> **Work item**
Write out the opening lines of the data word for word, up to and including the line with "r plus de tâches.", and leave every picture and every later line out.

> **Data for this exercise**

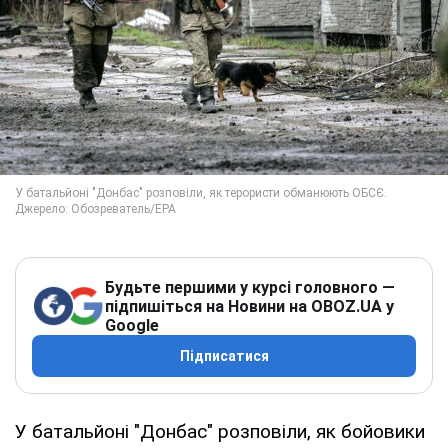
Будьте першими у курсі головного —
підпишіться на Новини на OBOZ.UA у
Google
Підписатися
У батальйоні "Донбас" розповіли, як бойовики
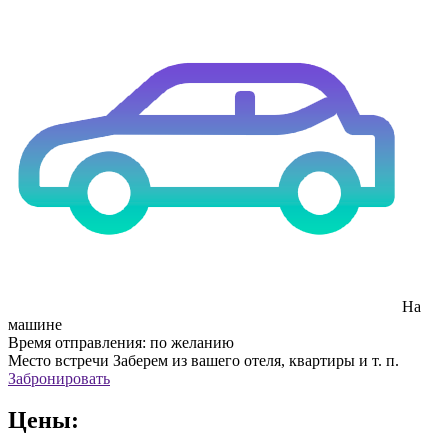
На
машине
Время отправления:
по желанию
Место встречи
Заберем из вашего отеля, квартиры и т. п.
Забронировать
Цены:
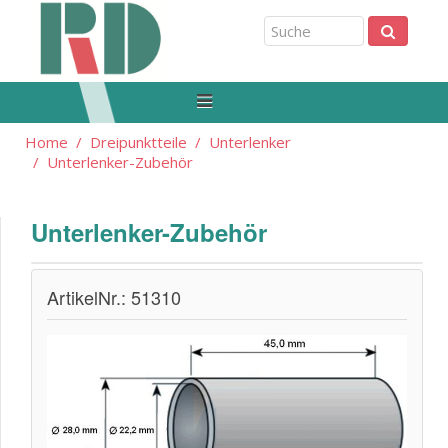
Home
Dreipunktteile
Unterlenker
Unterlenker-Zubehör
Unterlenker-Zubehör
ArtikelNr.: 51310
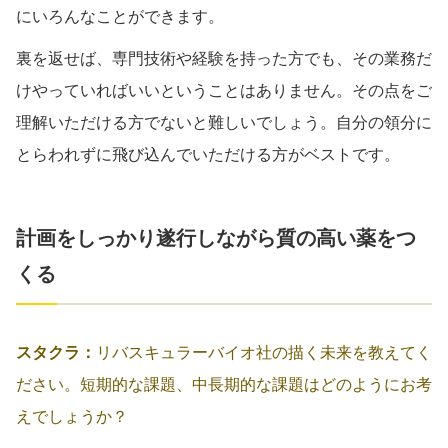
にいろんなことができます。
裏を返せば、専門技術や経験を持った方でも、その業務だ
けやっていればいいということはありません。その点をご
理解いただける方でないと難しいでしょう。自分の領分に
とらわれずに飛び込んでいただける方がベストです。
計画をしっかり遂行しながら質の高い薬をつ
くる
スタクラ：
リバスキュラーバイオ社の描く未来を教えてく
ださい。短期的な課題、中長期的な課題はどのようにお考
えでしょうか？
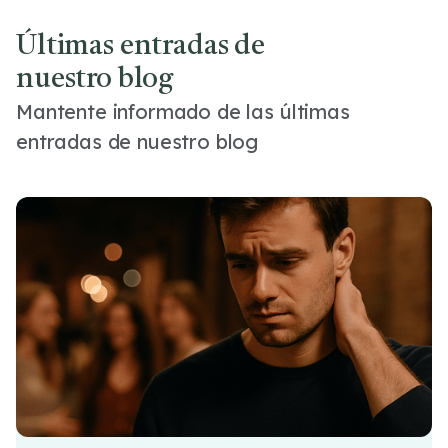
Últimas entradas de
nuestro blog
Mantente informado de las últimas
entradas de nuestro blog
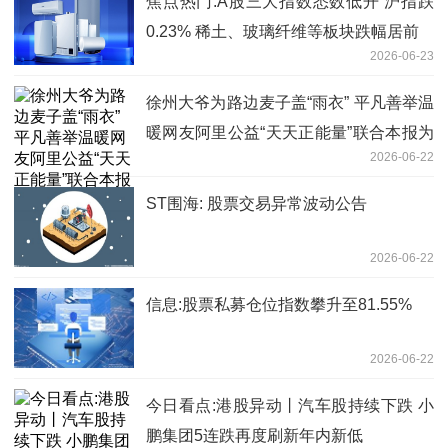
焦点热门:A股三大指数悉数低开 沪指跌
0.23% 稀土、玻璃纤维等板块跌幅居前
2026-06-23
徐州大爷为路边麦子盖“雨衣” 平凡善举温
暖网友阿里公益“天天正能量”联合本报为
2026-06-22
老人颁发特别奖-微头条
ST围海: 股票交易异常波动公告
2026-06-22
信息:股票私募仓位指数攀升至81.55%
2026-06-22
今日看点:港股异动丨汽车股持续下跌 小
鹏集团5连跌再度刷新年内新低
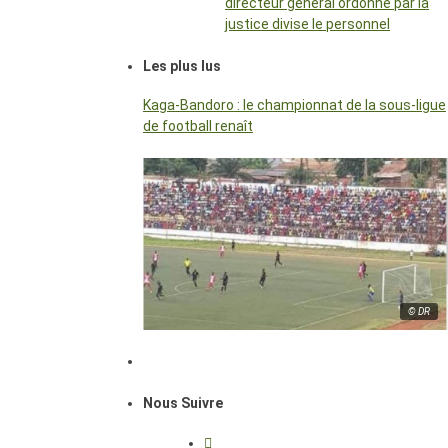
directeur général ordonné par la
justice divise le personnel
Les plus lus
Kaga-Bandoro : le championnat de la sous-ligue
de football renaît
© DR
Nous Suivre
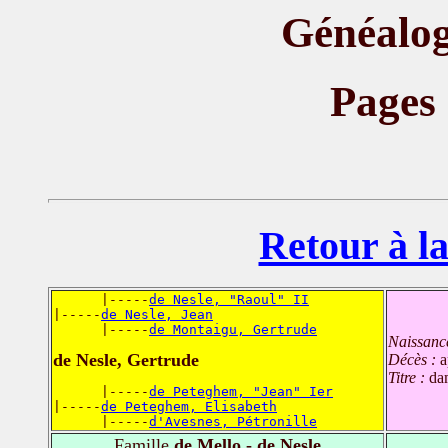
Généalog
Pages
Retour à la
      |-----
de Nesle, "Raoul" II
|-----
de Nesle, Jean
      |-----
de Montaigu, Gertrude
Naissanc
de Nesle, Gertrude
Décès :
a
Titre :
da
      |-----
de Peteghem, "Jean" Ier
|-----
de Peteghem, Elisabeth
      |-----
d'Avesnes, Pétronille
Famille
de Mello - de Nesle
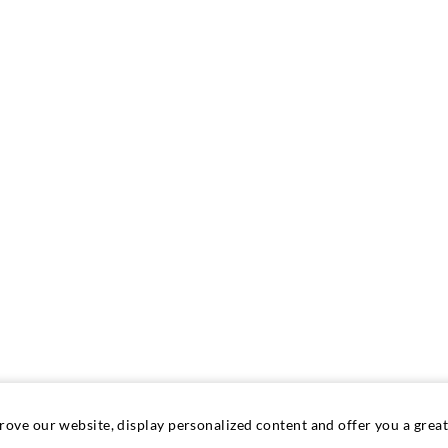
prove our website, display personalized content and offer you a gre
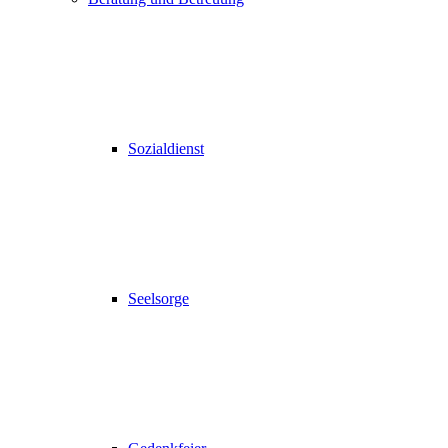
Sozialdienst
Seelsorge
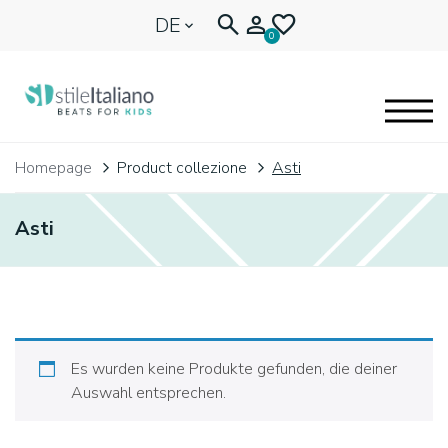
DE
0
EYEGLASSES
Homepage
Product collezione
Asti
KIDENTITY
Asti
BLOG
🩷 OUR HEART
Es wurden keine Produkte gefunden, die deiner
Auswahl entsprechen.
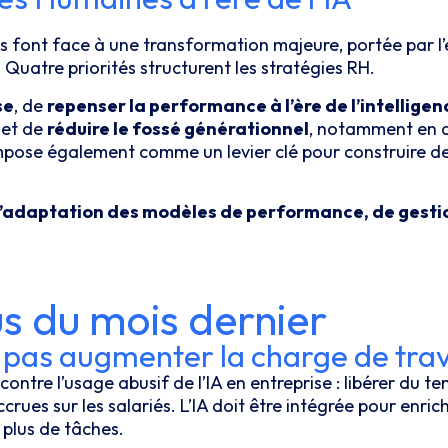
es font face à une transformation majeure, portée par l
.
Quatre priorités structurent les stratégies RH.
se
, de
repenser la performance à l’ère de l’intelligenc
 et de
réduire le fossé générationnel
, notamment en 
’impose également comme un levier clé pour construire d
l’adaptation des modèles de performance, de gestion
us du mois dernier
oit pas augmenter la charge de trav
ontre l’usage abusif de l’IA en entreprise : libérer du te
crues sur les salariés. L’IA doit être intégrée pour enric
r plus de tâches.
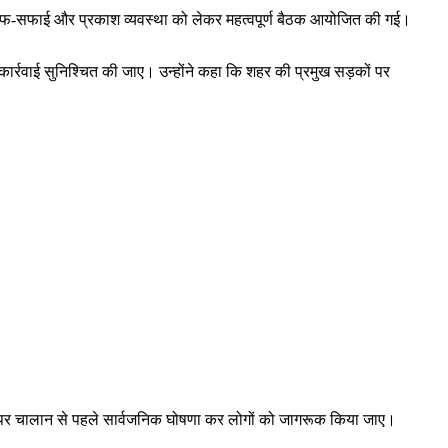
िंग, साफ-सफाई और प्रकाश व्यवस्था को लेकर महत्वपूर्ण बैठक आयोजित की गई।
़ी कार्रवाई सुनिश्चित की जाए। उन्होंने कहा कि शहर की प्रमुख सड़कों पर
हनों पर चालान से पहले सार्वजनिक घोषणा कर लोगों को जागरूक किया जाए।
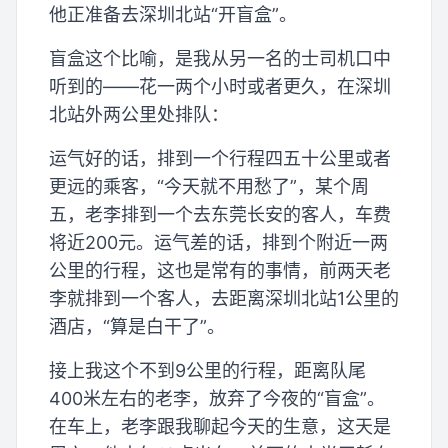
他正准备去深圳北站“开盲盒”。
盲盒这个比喻，是我从另一名的士司机口中
听到的——花一两个小时或者更久，在深圳
北站外两公里处排队：
运气好的话，排到一个行程四五十公里或者
更远的乘客，“今天就不用愁了”，某个周
五，老李排到一个去东莞长安的客人，车费
将近200元。运气差的话，排到个附近一两
公里的行程，这也是常有的事情，前两天老
李就排到一个客人，去距离深圳北站1公里的
酒店，“算是白干了”。
接上我这个不到9公里的行程，距离队尾
400米左右的老李，放弃了今夜的“盲盒”。
在车上，老李跟我聊起今天的生意，这天是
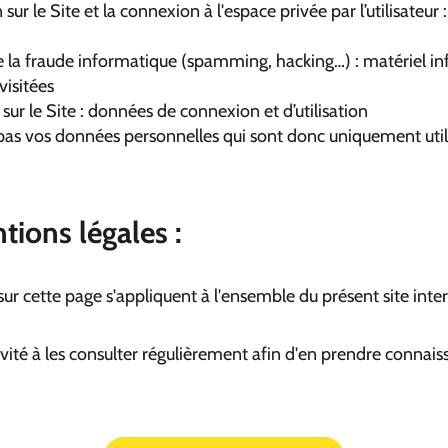
sur le Site et la connexion à l'espace privée par l’utilisateu
re la fraude informatique (spamming, hacking…) : matériel inf
visitées
sur le Site : données de connexion et d’utilisation
s vos données personnelles qui sont donc uniquement utili
ions légales :
sur cette page s'appliquent à l'ensemble du présent site inter
invité à les consulter régulièrement afin d'en prendre connais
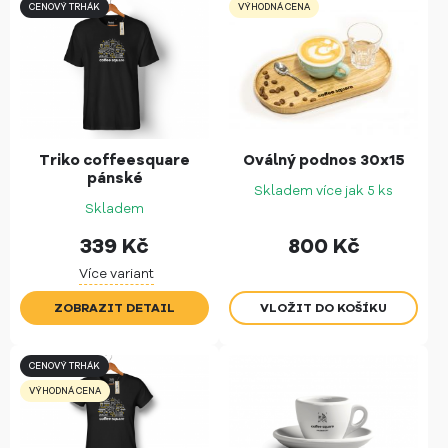
CENOVÝ TRHÁK
VÝHODNÁ CENA
Triko coffeesquare
Oválný podnos 30x15
pánské
Skladem více jak 5 ks
Skladem
339
Kč
800
Kč
Více variant
ZOBRAZIT DETAIL
CENOVÝ TRHÁK
VÝHODNÁ CENA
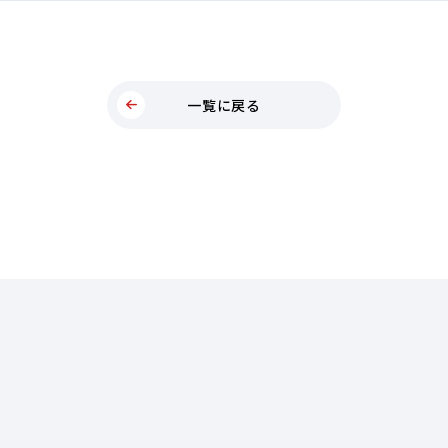
一覧に戻る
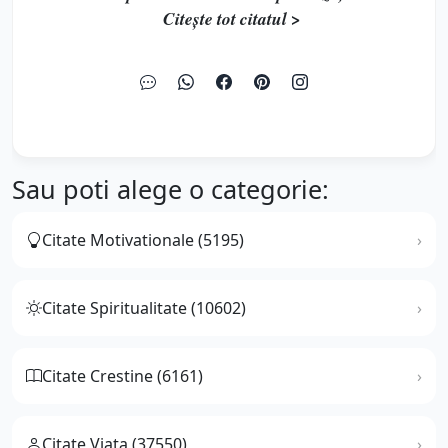
Citește tot citatul >
Sau poti alege o categorie:
Citate Motivationale (5195)
Citate Spiritualitate (10602)
Citate Crestine (6161)
Citate Viata (37550)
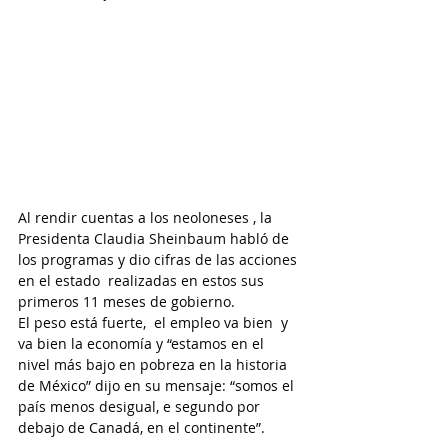
Al rendir cuentas a los neoloneses , la 
Presidenta Claudia Sheinbaum habló de 
los programas y dio cifras de las acciones 
en el estado  realizadas en estos sus 
primeros 11 meses de gobierno.
El peso está fuerte,  el empleo va bien  y 
va bien la economía y “estamos en el 
nivel más bajo en pobreza en la historia 
de México” dijo en su mensaje: “somos el 
país menos desigual, e segundo por 
debajo de Canadá, en el continente”.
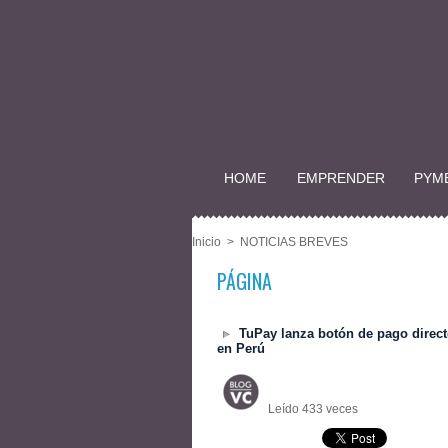
HOME
EMPRENDER
PYM
Inicio
>
NOTICIAS BREVES
PÁGINA
TuPay lanza botón de pago directo
en Perú
Leído 433 veces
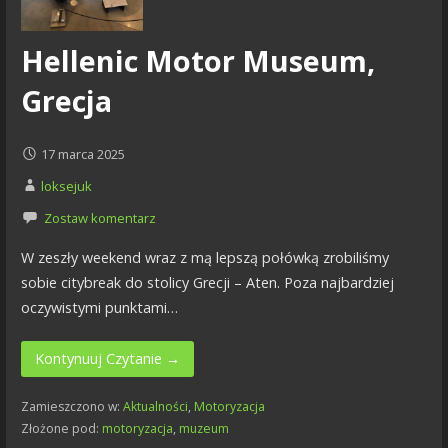
Hellenic Motor Museum,
Grecja
17 marca 2025
loksejuk
Zostaw komentarz
W zeszły weekend wraz z mą lepszą połówką zrobiliśmy
sobie citybreak do stolicy Grecji – Aten. Poza najbardziej
oczywistymi punktami…
Kontynuuj Czytanie →
Zamieszczono w:
Aktualności
,
Motoryzacja
Złożone pod:
motoryzacja
,
muzeum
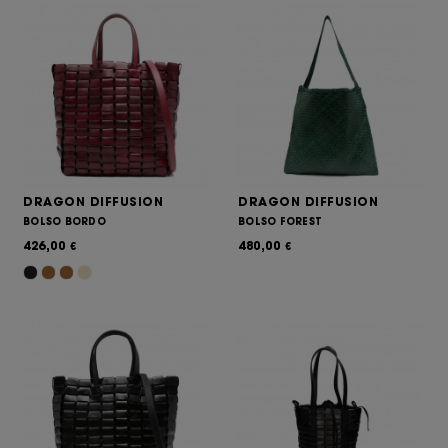
DRAGON DIFFUSION
DRAGON DIFFUSION
BOLSO BORDO
BOLSO FOREST
426,00
480,00
€
€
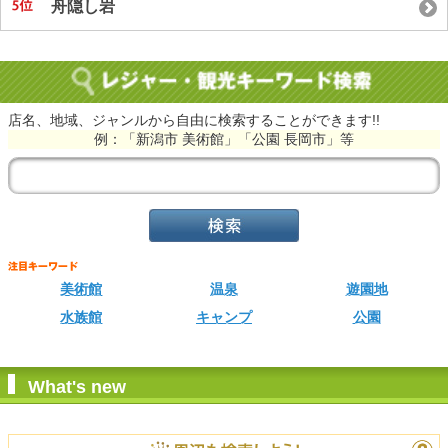
舟隠し岩
店名、地域、ジャンルから自由に検索することができます!!
例：「新潟市 美術館」「公園 長岡市」等
美術館
温泉
遊園地
水族館
キャンプ
公園
What's new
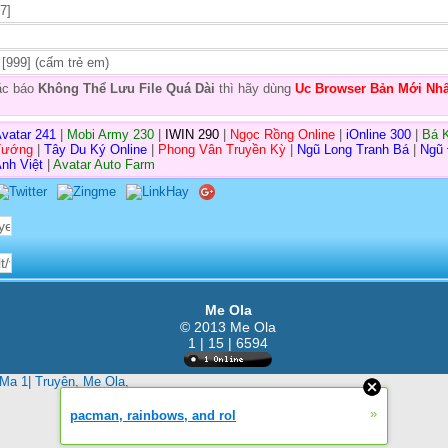
7]
[999] (cấm trẻ em)
oặc báo
Không Thể Lưu File Quá Dài
thì hãy dùng
Uc Browser Bản Mới Nhấ
vatar 241
|
Mobi Army 230
|
IWIN 290
|
Ngọc Rồng Online
|
iOnline 300
|
Bá 
Tướng
|
Tây Du Ký Online
|
Phong Vân Truyền Kỳ
|
Ngũ Long Tranh Bá
|
Ngũ
nh Việt
|
Avatar Auto Farm
Me Ola
© 2013 Me Ola
1 | 15 | 6594
Ma 1| Truyện
,
Me Ola
,
»
pacman, rainbows, and rol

> **Written answer**
Будьте першими у курсі головного —
підпишіться на Новини на OBOZ.UA у
Google
Підписатися
У батальйоні "Донбас" розповіли, як бойовики
На
машине
Время отправления:
по желанию
Место встречи
Заберем из вашего отеля, квартиры и т. п.
Забронировать
Цены:
Home
Dreipunktteile
Unterlenker
Unterlenker-Zubehör
Unterlenker-Zubehör
ArtikelNr.: 51310
にいろんなことができます。
裏を返せば、専門技術や経験を持った方でも、その業務だ
けやっていればいいということはありません。その点をご
理解いただける方でないと難しいでしょう。自分の領分に
とらわれずに飛び込んでいただける方がベストです。
計画をしっかり遂行しながら質の高い薬をつ
くる
スタクラ：
リバスキュラーバイオ社の描く未来を教えてく
ださい。短期的な課題、中長期的な課題はどのようにお考
えでしょうか？
Últimas entradas de
nuestro blog
Mantente informado de las últimas
entradas de nuestro blog
焦点热门:A股三大指数悉数低开 沪指跌
0.23% 稀土、玻璃纤维等板块跌幅居前
2026-06-23
徐州大爷为路边麦子盖“雨衣” 平凡善举温
暖网友阿里公益“天天正能量”联合本报为
2026-06-22
老人颁发特别奖-微头条
ST围海: 股票交易异常波动公告
2026-06-22
信息:股票私募仓位指数攀升至81.55%
2026-06-22
今日看点:港股异动丨汽车股持续下跌 小
鹏集团5连跌再度刷新年内新低
directeur général ordonné par la
justice divise le personnel
Les plus lus
Kaga-Bandoro : le championnat de la sous-ligue
de football renaît
© DR
Nous Suivre
Généalog
Pages
Retour à la
      |-----
de Nesle, "Raoul" II
|-----
de Nesle, Jean
      |-----
de Montaigu, Gertrude
Naissanc
de Nesle, Gertrude
Décès :
a
Titre :
da
      |-----
de Peteghem, "Jean" Ier
|-----
de Peteghem, Elisabeth
      |-----
d'Avesnes, Pétronille
Famille
de Mello - de Nesle
prove our website, display personalized content and offer you a gre
Sozialdienst
Seelsorge
DE
0
EYEGLASSES
Homepage
Product collezione
Asti
KIDENTITY
Asti
BLOG
🩷 OUR HEART
Es wurden keine Produkte gefunden, die deiner
Auswahl entsprechen.
es font face à une transformation majeure, portée par l
.
Quatre priorités structurent les stratégies RH.
se
, de
repenser la performance à l’ère de l’intelligenc
 et de
réduire le fossé générationnel
, notamment en 
’impose également comme un levier clé pour construire d
l’adaptation des modèles de performance, de gestion
us du mois dernier
oit pas augmenter la charge de trav
ontre l’usage abusif de l’IA en entreprise : libérer du te
crues sur les salariés. L’IA doit être intégrée pour enric
r plus de tâches.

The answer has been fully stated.